Sentry on k8s (Helm): timeout error on snuba-api

Hello.

I’m trying to deploy Sentry 10 on K8s using Helm (https://github.com/aarroyoc/sentry-helm). However, I’m stuck at an error. Sentry loads fine, but calls to snuba-api give a timeout error and I don’t know what is missing.

This is the only meaningful log I was able to get (sentry-web):

 Traceback (most recent call last):
  File "/usr/local/lib/python2.7/site-packages/sentry/api/base.py", line 89, in handle_exception
    response = super(Endpoint, self).handle_exception(exc)
  File "/usr/local/lib/python2.7/site-packages/rest_framework/views.py", line 449, in handle_exception
    self.raise_uncaught_exception(exc)
  File "/usr/local/lib/python2.7/site-packages/sentry/api/base.py", line 196, in dispatch
    response = handler(request, *args, **kwargs)
  File "/usr/local/lib/python2.7/site-packages/sentry/api/endpoints/organization_tags.py", line 24, in get
    use_cache=request.GET.get("use_cache", "0") == "1",
  File "/usr/local/lib/python2.7/site-packages/sentry/utils/services.py", line 104, in <lambda>
    context[key] = (lambda f: lambda *a, **k: getattr(self, f)(*a, **k))(key)
  File "/usr/local/lib/python2.7/site-packages/sentry/tagstore/snuba/backend.py", line 374, in get_tag_keys_for_projects
    **optimize_kwargs
  File "/usr/local/lib/python2.7/site-packages/sentry/tagstore/snuba/backend.py", line 290, in __get_tag_keys_for_projects
    **kwargs
  File "/usr/local/lib/python2.7/site-packages/sentry/utils/snuba.py", line 621, in query
    **kwargs
  File "/usr/local/lib/python2.7/site-packages/sentry/utils/snuba.py", line 526, in raw_query
    return bulk_raw_query([snuba_params], referrer=referrer)[0]
  File "/usr/local/lib/python2.7/site-packages/sentry/utils/snuba.py", line 558, in bulk_raw_query
    query_results = [snuba_query(query_param_list[0])]
  File "/usr/local/lib/python2.7/site-packages/sentry/utils/snuba.py", line 551, in snuba_query
    raise SnubaError(err)
SnubaError: HTTPConnectionPool(host='snuba-api', port=1218): Read timed out. (read timeout=30) 
127.0.0.1 - - [21/Jan/2020:09:07:34 +0000] "GET /api/0/organizations/sentry/tags/?use_cache=1 HTTP/1.1" 500 617 "http://localhost:9000/organizations/sentry/issues/" "Mozilla/5.0 (Macintosh; Intel Mac OS X 10.15; rv:72.0) Gecko/20100101 Firefox/72.0"
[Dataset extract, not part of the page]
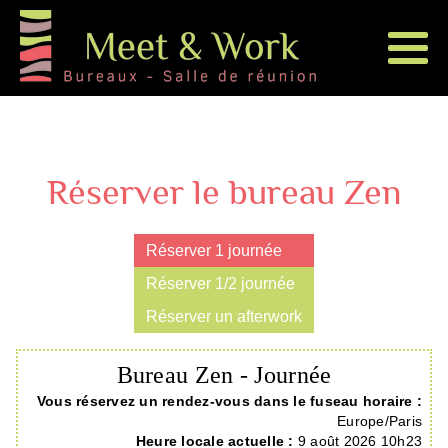
Réserver le bureau Zen
Réserver 1 journée
Réserver 1/2 journée
Réserver un afterwork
If I connect to the snuba-api pod and I install curl, doing curl http://localhost:1218 also gives a timeout error.

Any hint of what’s missing?

Can you try running snuba-api with the --debug flag to see its output? Right now it seems like snuba-api is not running or responding properly and it can be due to many things.

I’m not able to run snuba-api with the --debug flag. Setting container args to [“api”, “–help”] doesn’t start the pod.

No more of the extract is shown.